Huddersfield contributes to British Museum event on Celtic origin

The panel on stage (Left to right) Professors Richards, Koch, Aldhouse-Green, James and Cunliffe at the British Museum special event last Friday. Photo credit: Jonathan Mitchell

Fri, 23 Oct 2015 10:03:00 BST

A professor from the Department of Biological Sciences at Huddersfield has recently taken part in a prestigious panel discussion on the origins of the Celts at the British Museum in London.

Professor of Archaeogenetics Martin Richards was invited to join four of the country’s leading experts on Celtic archaeology and languages at the Museum last Friday. The event was part of a wider programme for the public organised by the museum to coincide with a major new exhibition, Celts: art and identity.

The exhibition presents a radically new vision of Celtic origins that has been developing amongst scholars over the past twenty years. The fresh perspective is an inter-disciplinary synthesis that has brought together archaeologists, linguists and – most recently – geneticists too.

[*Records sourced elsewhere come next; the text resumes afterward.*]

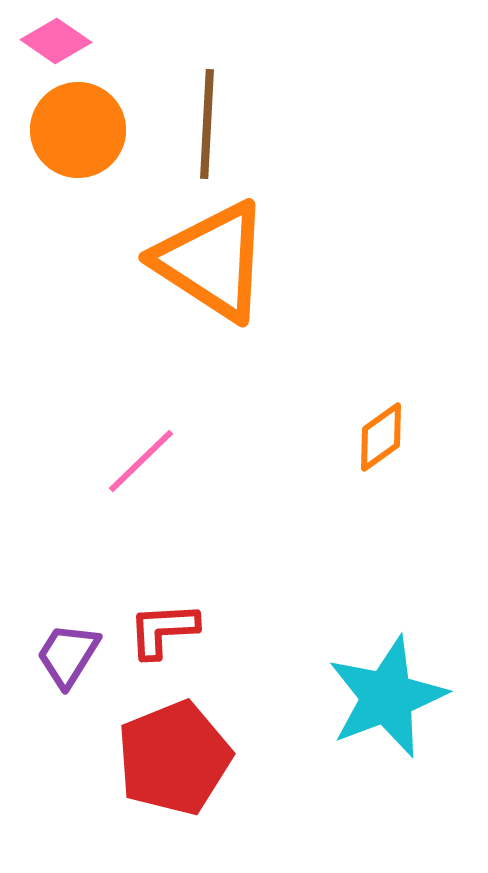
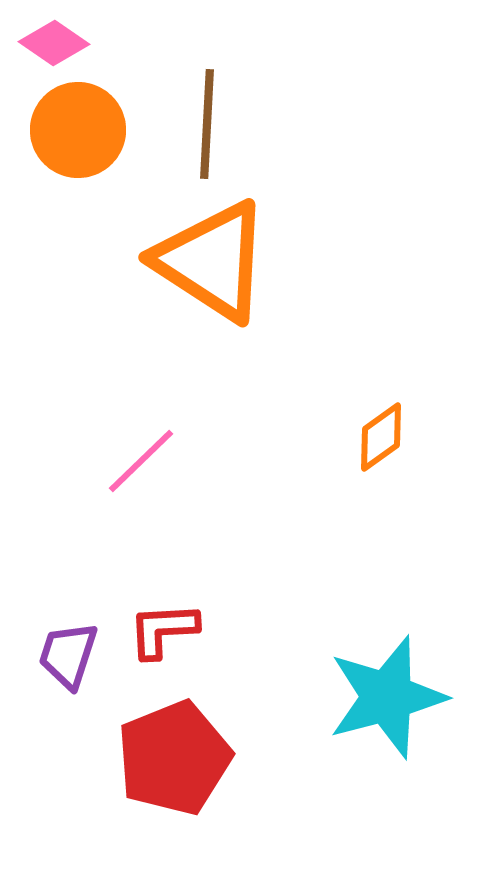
pink diamond: moved 2 px left, 2 px down
purple trapezoid: rotated 14 degrees counterclockwise
cyan star: rotated 6 degrees clockwise
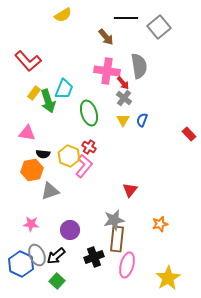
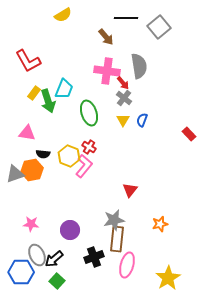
red L-shape: rotated 12 degrees clockwise
gray triangle: moved 35 px left, 17 px up
black arrow: moved 2 px left, 3 px down
blue hexagon: moved 8 px down; rotated 25 degrees counterclockwise
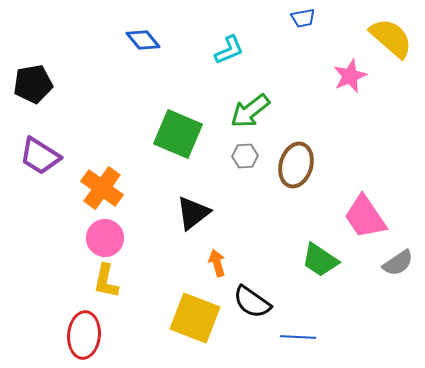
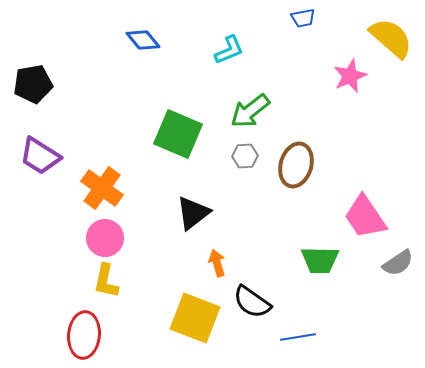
green trapezoid: rotated 33 degrees counterclockwise
blue line: rotated 12 degrees counterclockwise
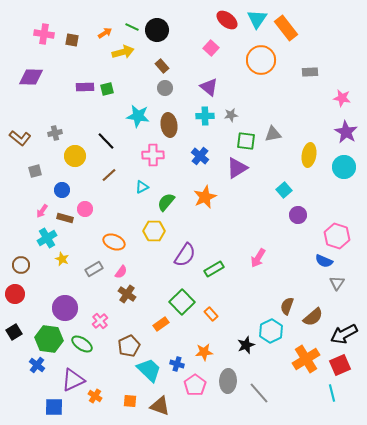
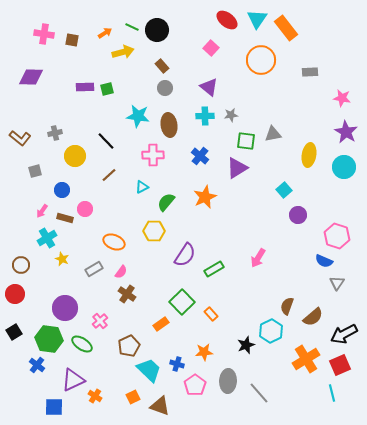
orange square at (130, 401): moved 3 px right, 4 px up; rotated 32 degrees counterclockwise
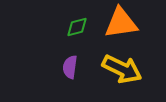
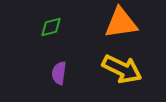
green diamond: moved 26 px left
purple semicircle: moved 11 px left, 6 px down
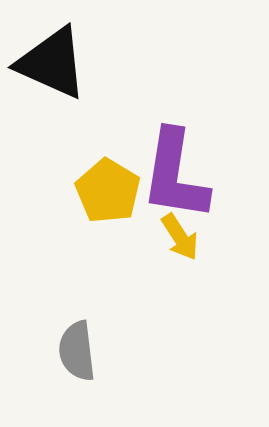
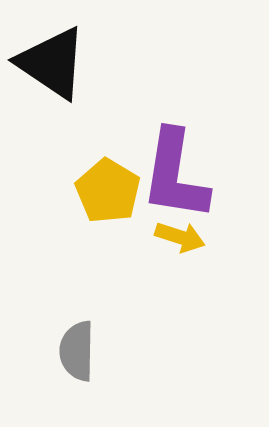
black triangle: rotated 10 degrees clockwise
yellow arrow: rotated 39 degrees counterclockwise
gray semicircle: rotated 8 degrees clockwise
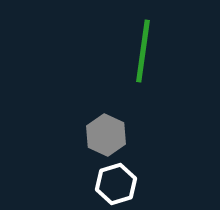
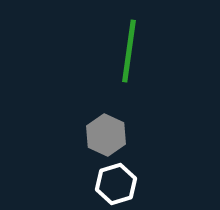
green line: moved 14 px left
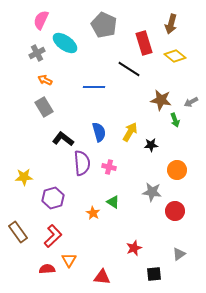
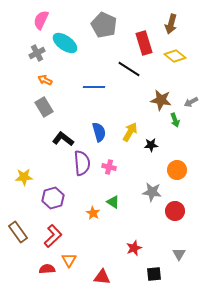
gray triangle: rotated 24 degrees counterclockwise
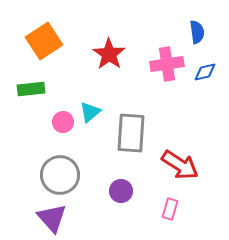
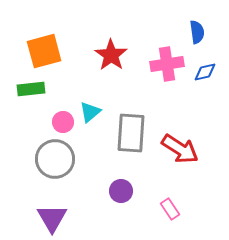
orange square: moved 10 px down; rotated 18 degrees clockwise
red star: moved 2 px right, 1 px down
red arrow: moved 16 px up
gray circle: moved 5 px left, 16 px up
pink rectangle: rotated 50 degrees counterclockwise
purple triangle: rotated 12 degrees clockwise
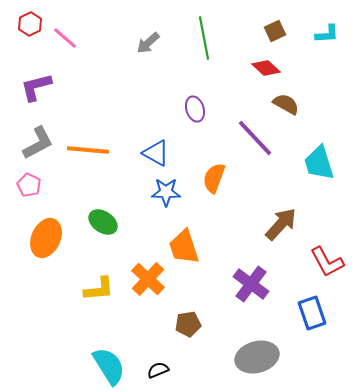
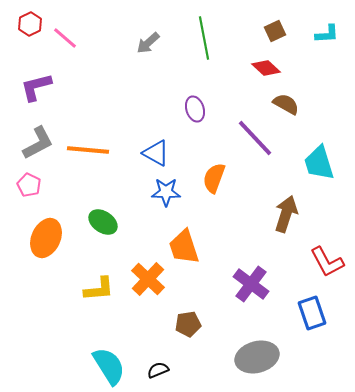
brown arrow: moved 5 px right, 10 px up; rotated 24 degrees counterclockwise
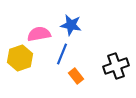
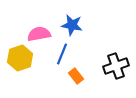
blue star: moved 1 px right
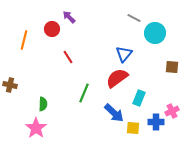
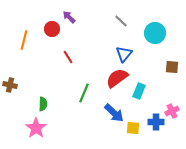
gray line: moved 13 px left, 3 px down; rotated 16 degrees clockwise
cyan rectangle: moved 7 px up
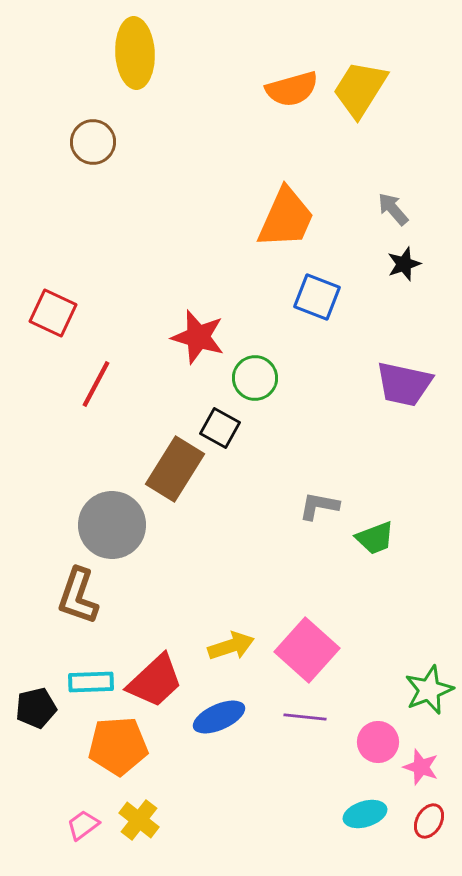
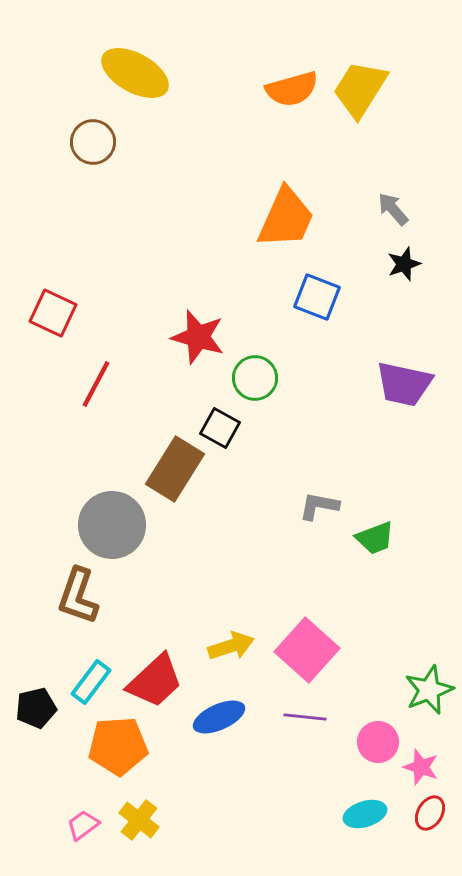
yellow ellipse: moved 20 px down; rotated 58 degrees counterclockwise
cyan rectangle: rotated 51 degrees counterclockwise
red ellipse: moved 1 px right, 8 px up
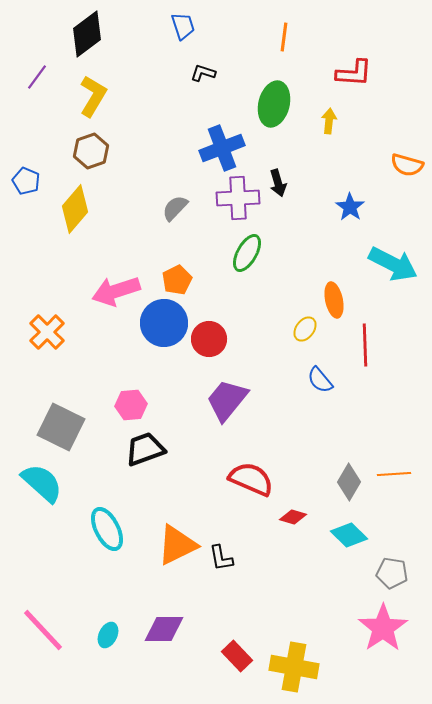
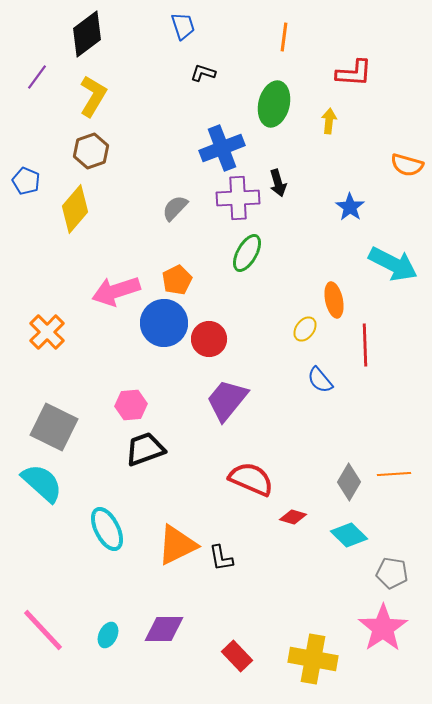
gray square at (61, 427): moved 7 px left
yellow cross at (294, 667): moved 19 px right, 8 px up
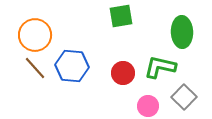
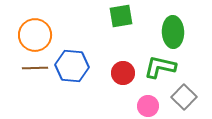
green ellipse: moved 9 px left
brown line: rotated 50 degrees counterclockwise
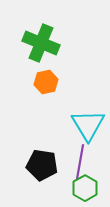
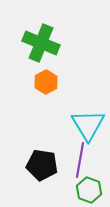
orange hexagon: rotated 15 degrees counterclockwise
purple line: moved 2 px up
green hexagon: moved 4 px right, 2 px down; rotated 10 degrees counterclockwise
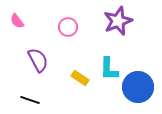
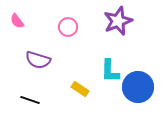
purple semicircle: rotated 135 degrees clockwise
cyan L-shape: moved 1 px right, 2 px down
yellow rectangle: moved 11 px down
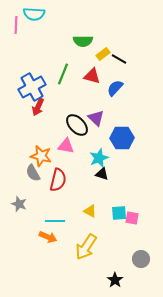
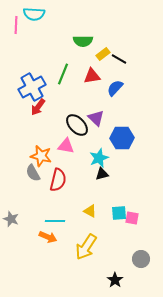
red triangle: rotated 24 degrees counterclockwise
red arrow: rotated 12 degrees clockwise
black triangle: rotated 32 degrees counterclockwise
gray star: moved 8 px left, 15 px down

The traditional view took as its starting point references to Celts as “northern barbarians” in the classical Greek and Roman texts, and homed in on the sources of so-called “Celtic art” that spread widely from Central Europe in the Iron Age, during the first millennium BC. By contrast, the new view focuses on the Celtic languages, arguing that they spread into Central Europe from the Atlantic façade much earlier, possibly with an ultimate source in the Copper Age of Portugal and Spain. This model has been dubbed “Celtic from the West”.

The event at the Museum, entitled In search of the Celts: beyond art, language and genetics, was chaired by Oxford University’s Professor Sir Barry Cunliffe, and included archaeologists Professor Miranda Aldhouse-Green (Cardiff) and Professor Simon James (Leicester) – who was amongst the first to challenge the traditional view of the Celts. Also speaking was linguist Professor John Koch (University of Wales in Aberystwyth), whose work on inscriptions from the Iberian Peninsula has identified the earliest known written evidence of the Celtic language family, and who with Professor Cunliffe is a pioneer of the “Celtic from the West” model.

The event broke new ground by bringing together scholars from three very different disciplines to discuss their work on Celtic origins in a public forum, and it also highlighted the importance that genetic studies, especially using DNA from ancient human remains, are beginning to assume in the debate. This is now an important focus of research for the Archaeogenetics Research Group at Huddersfield, which uses DNA from both living people and ancient remains to track human migrations. The work is being carried out as part of a major new research effort that began with the launch of the new Leverhulme Trust Doctoral Scholarship programme in September.